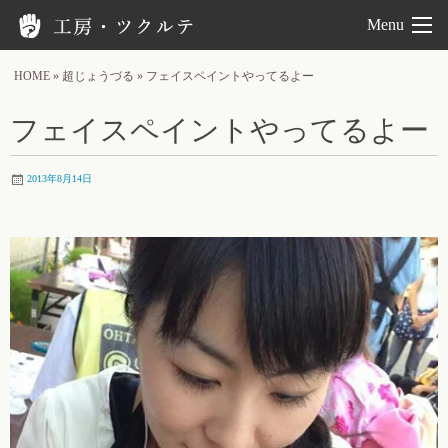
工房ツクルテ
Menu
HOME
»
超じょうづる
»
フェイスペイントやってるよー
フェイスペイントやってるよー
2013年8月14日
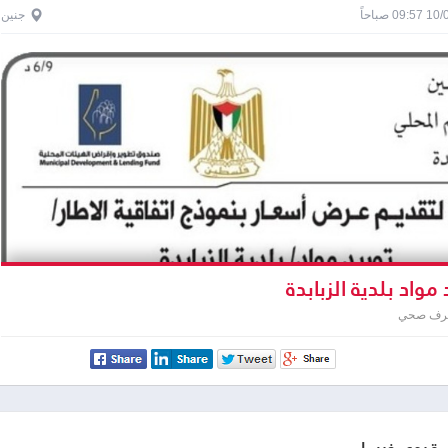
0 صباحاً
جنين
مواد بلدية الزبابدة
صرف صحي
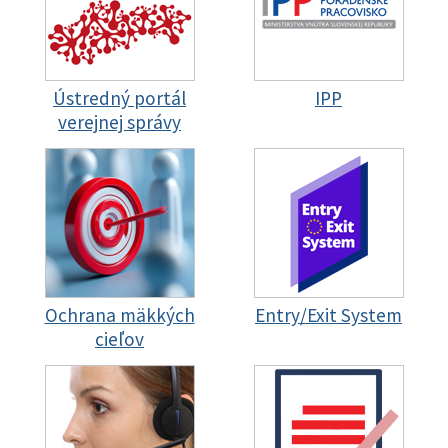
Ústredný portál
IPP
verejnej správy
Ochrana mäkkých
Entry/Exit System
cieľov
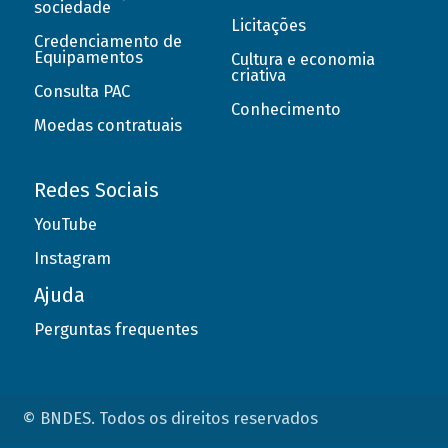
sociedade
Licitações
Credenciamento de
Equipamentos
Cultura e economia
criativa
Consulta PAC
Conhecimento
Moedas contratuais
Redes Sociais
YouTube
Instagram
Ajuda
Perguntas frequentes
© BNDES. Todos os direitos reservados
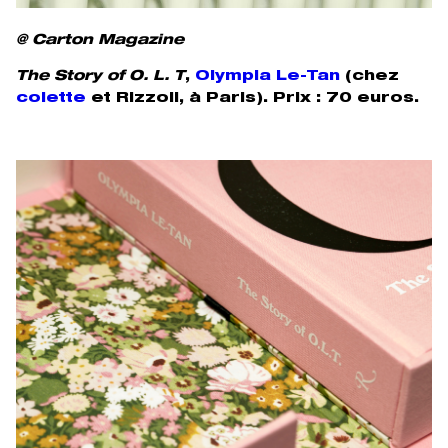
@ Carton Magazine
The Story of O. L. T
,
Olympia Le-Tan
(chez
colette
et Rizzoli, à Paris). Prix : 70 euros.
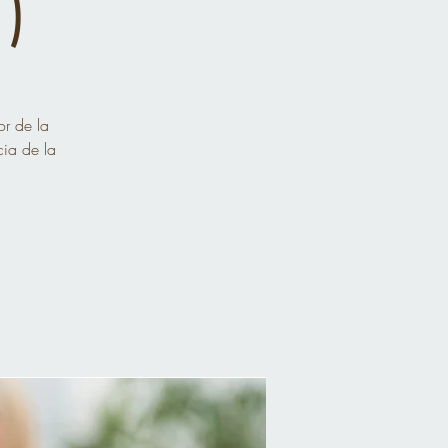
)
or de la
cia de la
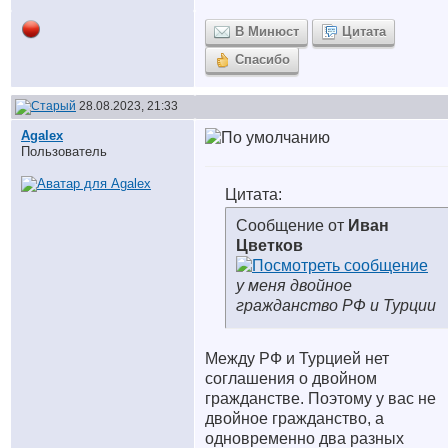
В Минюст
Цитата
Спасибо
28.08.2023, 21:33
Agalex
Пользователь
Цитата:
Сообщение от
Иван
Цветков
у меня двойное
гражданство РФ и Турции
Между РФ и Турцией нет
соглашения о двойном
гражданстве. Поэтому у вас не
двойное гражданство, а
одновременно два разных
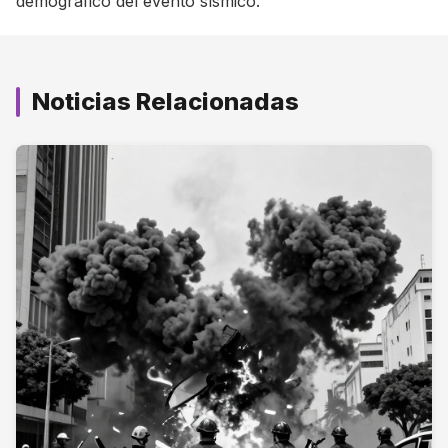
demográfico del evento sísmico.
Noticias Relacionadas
***
## Aim of the exercise
Sift through the material above and copy the lines that contain the word "гражданство".

## Task result
гражданство РФ и Турции
двойное гражданство, а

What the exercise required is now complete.